Hey, I'm looking to get my audi sponsored. I'm open to any sponsors.


----------



## zebinheimer (Oct 3, 2006)

*Re: sponsorships (tbruneau90)*

rofl


----------



## PineappleMonkey (Mar 2, 2000)

*Re: sponsorships (tbruneau90)*

I'll sponsor it. I'll send you two stickers, you rock them and I'll give you some more free stuff.


----------



## tbruneau90 (Mar 26, 2008)

*Re: sponsorships (PineappleMonkey)*

[email protected] email me pics of ur logo and what ur offering


----------



## PineappleMonkey (Mar 2, 2000)

*Re: sponsorships (tbruneau90)*

Sorry, you took too long to get back to *Me*. I found another person already. Better luck next time.


----------



## BIGMerle (Mar 9, 2005)

*Re: sponsorships (PineappleMonkey)*

I would have to see your car before considering to sponsor it......post some pictures of it. http://****************.com/smile/emgift.gif


----------



## tbruneau90 (Mar 26, 2008)

*Re: sponsorships (BIGMerle)*

http://www.cardomain.com/ride/3041229
pics are there


----------



## 71DubBugBug (Dec 3, 2006)

wow


----------



## BIGMerle (Mar 9, 2005)

*Re: (71DubBugBug)*

Now, before i can send you any products i would need to see my stickers on your hood, winshield, and both sides of the car and then would have to see pictures of it...do you have any issues doing this?


----------



## frankinstyn (Oct 11, 2004)

*Re: sponsorships (tbruneau90)*

So what are you doing that is so special that a company would want to send you money and products?

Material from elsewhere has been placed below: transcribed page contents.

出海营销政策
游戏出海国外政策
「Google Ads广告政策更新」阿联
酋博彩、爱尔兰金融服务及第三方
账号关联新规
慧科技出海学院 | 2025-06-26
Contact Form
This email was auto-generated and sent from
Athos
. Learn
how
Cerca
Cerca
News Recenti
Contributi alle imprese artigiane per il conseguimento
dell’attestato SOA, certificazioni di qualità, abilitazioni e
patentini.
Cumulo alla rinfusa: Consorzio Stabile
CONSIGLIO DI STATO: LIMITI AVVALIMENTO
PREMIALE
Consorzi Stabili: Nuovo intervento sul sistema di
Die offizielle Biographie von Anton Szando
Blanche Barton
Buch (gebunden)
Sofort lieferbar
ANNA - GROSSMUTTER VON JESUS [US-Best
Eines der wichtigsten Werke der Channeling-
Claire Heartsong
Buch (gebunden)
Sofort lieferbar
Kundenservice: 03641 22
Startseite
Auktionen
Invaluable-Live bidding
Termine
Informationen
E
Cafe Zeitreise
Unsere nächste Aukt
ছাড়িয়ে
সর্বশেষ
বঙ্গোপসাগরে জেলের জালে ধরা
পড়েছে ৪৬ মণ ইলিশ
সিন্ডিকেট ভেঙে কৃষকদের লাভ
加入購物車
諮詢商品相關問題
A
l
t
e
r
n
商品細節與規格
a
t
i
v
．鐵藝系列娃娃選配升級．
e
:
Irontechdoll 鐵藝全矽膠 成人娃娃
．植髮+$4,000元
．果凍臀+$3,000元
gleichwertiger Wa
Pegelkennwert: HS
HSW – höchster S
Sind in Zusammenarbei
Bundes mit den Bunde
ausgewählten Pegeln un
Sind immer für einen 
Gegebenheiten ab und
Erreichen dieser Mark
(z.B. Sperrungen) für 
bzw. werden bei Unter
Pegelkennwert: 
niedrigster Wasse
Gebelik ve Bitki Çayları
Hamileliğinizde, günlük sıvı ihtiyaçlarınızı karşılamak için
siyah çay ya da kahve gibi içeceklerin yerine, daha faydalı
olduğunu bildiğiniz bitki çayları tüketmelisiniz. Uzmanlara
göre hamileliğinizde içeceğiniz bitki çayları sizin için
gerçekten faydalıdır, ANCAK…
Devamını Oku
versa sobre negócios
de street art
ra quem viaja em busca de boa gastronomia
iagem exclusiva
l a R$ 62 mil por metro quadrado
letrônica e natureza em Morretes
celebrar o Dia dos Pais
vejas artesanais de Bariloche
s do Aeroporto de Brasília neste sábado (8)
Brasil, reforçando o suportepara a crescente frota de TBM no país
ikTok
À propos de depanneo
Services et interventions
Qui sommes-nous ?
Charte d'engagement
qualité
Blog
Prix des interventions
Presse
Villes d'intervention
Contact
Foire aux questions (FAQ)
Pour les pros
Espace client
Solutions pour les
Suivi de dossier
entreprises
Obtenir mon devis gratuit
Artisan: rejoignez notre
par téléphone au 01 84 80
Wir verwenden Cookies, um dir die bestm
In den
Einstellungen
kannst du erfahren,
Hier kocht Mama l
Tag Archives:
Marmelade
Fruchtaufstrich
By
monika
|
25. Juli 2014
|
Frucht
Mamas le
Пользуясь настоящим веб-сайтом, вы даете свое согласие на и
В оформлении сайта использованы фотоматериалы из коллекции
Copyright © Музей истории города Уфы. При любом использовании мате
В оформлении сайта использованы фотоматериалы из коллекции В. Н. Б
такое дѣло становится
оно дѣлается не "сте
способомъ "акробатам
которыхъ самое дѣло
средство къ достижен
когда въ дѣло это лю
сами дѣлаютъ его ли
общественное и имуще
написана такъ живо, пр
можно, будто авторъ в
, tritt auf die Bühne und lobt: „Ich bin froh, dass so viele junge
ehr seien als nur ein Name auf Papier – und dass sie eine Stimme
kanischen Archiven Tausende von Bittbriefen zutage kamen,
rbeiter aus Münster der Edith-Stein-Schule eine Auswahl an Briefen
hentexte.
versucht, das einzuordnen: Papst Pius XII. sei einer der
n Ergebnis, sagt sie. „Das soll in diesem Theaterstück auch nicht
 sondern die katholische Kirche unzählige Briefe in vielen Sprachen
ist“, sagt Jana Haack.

Having a car simply isn't enough.
I never understood that. If you're in a race (official race) then yes, I get it. But, you driving down the street certainly doesn't warrant money being thrown at you. Doesn't matter what kind of car you drive.


----------



## tbruneau90 (Mar 26, 2008)

*Re: (BIGMerle)*

can i see your logo and the only problem i have with that is being on my hood. windshield and side windows? no problem.
to answer your question i do race and i do attend waterfest every year.


----------